MAGellanic Outflow and chemistry Survey (MAGOS): Hot cores in the LMC

TL;DR

This study surveys hot cores in the LMC using ALMA, revealing diverse chemical compositions, including first detections of certain molecules outside the bar, and highlights the influence of environment on hot core chemistry.

Contribution

First comprehensive ALMA survey of hot cores in the LMC, identifying new sources and molecules, and analyzing environmental effects on their chemistry.

Findings

Detected 36 compact sources, including 9 hot cores and 1 candidate.

First detection of CH3OCH3 in an LMC hot core outside the bar.

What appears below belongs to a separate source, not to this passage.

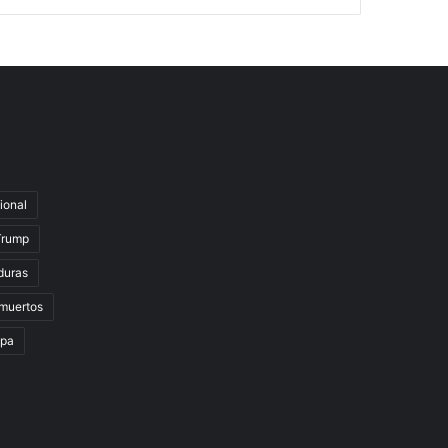
ional
Trump
duras
muertos
lpa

Hot cores show varied chemical abundances, influenced by environment.

Abstract

The Large Magellanic Cloud (LMC) provides a key laboratory for exploring the diversity of star formation and interstellar chemistry under subsolar metallicity conditions. We present the results of a hot core survey toward 30 massive protostellar objects in the LMC using the Atacama Large Millimeter/submillimeter Array (ALMA) at 350 GHz. Continuum imaging reveals 36 compact sources in total, among which line analyses identify 9 hot cores and 1 hot-core candidate, including two newly identified sources. We detect CO, HCO+, H13CO+, HC15N, HC3N, SiO, SO, SO+, NS, SO2, 34SO2, 33SO2, CH3OH, 13CH3OH, HCOOH, HCOOCH3, CH3OCH3, C2H5OH, H2CCO (tentative), and hydrogen recombination lines from hot cores. CH3OCH3, a complex organic molecule larger than CH3OH, is detected for the first time in a hot core outside the LMC bar region. All hot cores show stronger emission in the high-excitation SO line compared to non-hot-core sources, suggesting that its strong detection will be useful for identifying hot-core candidates in the LMC. Chemical analysis reveals a spread of more than two orders of magnitude in CH3OH abundances, with some sources deficient in COMs. In contrast, SO2 is detected in all hot cores, and its abundance shows a good correlation with rotational temperature. The hot cores without CH3OH detections are all located outside the LMC bar region and are characterized by either high luminosity or active star formation in their surroundings. A combination of locally low metallicity, active star formation in the vicinity, and high protostellar luminosity may jointly trigger the COM-poor hot core chemistry observed in the LMC.